**How to complete this task**
The full set of entries needs to be reproduced exactly.

----------------

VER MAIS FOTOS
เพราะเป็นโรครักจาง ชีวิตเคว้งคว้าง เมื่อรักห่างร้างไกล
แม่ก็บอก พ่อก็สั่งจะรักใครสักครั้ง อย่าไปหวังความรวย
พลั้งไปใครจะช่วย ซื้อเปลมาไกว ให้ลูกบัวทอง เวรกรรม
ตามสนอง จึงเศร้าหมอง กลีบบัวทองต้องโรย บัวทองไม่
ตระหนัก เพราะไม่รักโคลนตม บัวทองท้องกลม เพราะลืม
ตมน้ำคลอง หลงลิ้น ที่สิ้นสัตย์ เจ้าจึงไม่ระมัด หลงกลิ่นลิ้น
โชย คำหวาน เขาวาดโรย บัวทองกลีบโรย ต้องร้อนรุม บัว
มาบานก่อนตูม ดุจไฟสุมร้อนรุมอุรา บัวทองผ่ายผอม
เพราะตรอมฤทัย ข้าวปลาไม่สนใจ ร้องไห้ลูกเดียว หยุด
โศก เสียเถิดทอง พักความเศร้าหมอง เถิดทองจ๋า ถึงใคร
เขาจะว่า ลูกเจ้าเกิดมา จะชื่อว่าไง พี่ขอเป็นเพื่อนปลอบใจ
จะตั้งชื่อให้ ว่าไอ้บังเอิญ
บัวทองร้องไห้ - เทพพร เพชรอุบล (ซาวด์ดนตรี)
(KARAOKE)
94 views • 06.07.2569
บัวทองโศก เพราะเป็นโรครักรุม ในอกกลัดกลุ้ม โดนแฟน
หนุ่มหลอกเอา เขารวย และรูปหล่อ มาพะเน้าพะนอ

----------------

**Answer to this task**
VER MAIS FOTOS
เพราะเป็นโรครักจาง ชีวิตเคว้งคว้าง เมื่อรักห่างร้างไกล
แม่ก็บอก พ่อก็สั่งจะรักใครสักครั้ง อย่าไปหวังความรวย
พลั้งไปใครจะช่วย ซื้อเปลมาไกว ให้ลูกบัวทอง เวรกรรม
ตามสนอง จึงเศร้าหมอง กลีบบัวทองต้องโรย บัวทองไม่
ตระหนัก เพราะไม่รักโคลนตม บัวทองท้องกลม เพราะลืม
ตมน้ำคลอง หลงลิ้น ที่สิ้นสัตย์ เจ้าจึงไม่ระมัด หลงกลิ่นลิ้น
โชย คำหวาน เขาวาดโรย บัวทองกลีบโรย ต้องร้อนรุม บัว
มาบานก่อนตูม ดุจไฟสุมร้อนรุมอุรา บัวทองผ่ายผอม
เพราะตรอมฤทัย ข้าวปลาไม่สนใจ ร้องไห้ลูกเดียว หยุด
โศก เสียเถิดทอง พักความเศร้าหมอง เถิดทองจ๋า ถึงใคร
เขาจะว่า ลูกเจ้าเกิดมา จะชื่อว่าไง พี่ขอเป็นเพื่อนปลอบใจ
จะตั้งชื่อให้ ว่าไอ้บังเอิญ
บัวทองร้องไห้ - เทพพร เพชรอุบล (ซาวด์ดนตรี)
(KARAOKE)
94 views • 06.07.2569
บัวทองโศก เพราะเป็นโรครักรุม ในอกกลัดกลุ้ม โดนแฟน
หนุ่มหลอกเอา เขารวย และรูปหล่อ มาพะเน้าพะนอ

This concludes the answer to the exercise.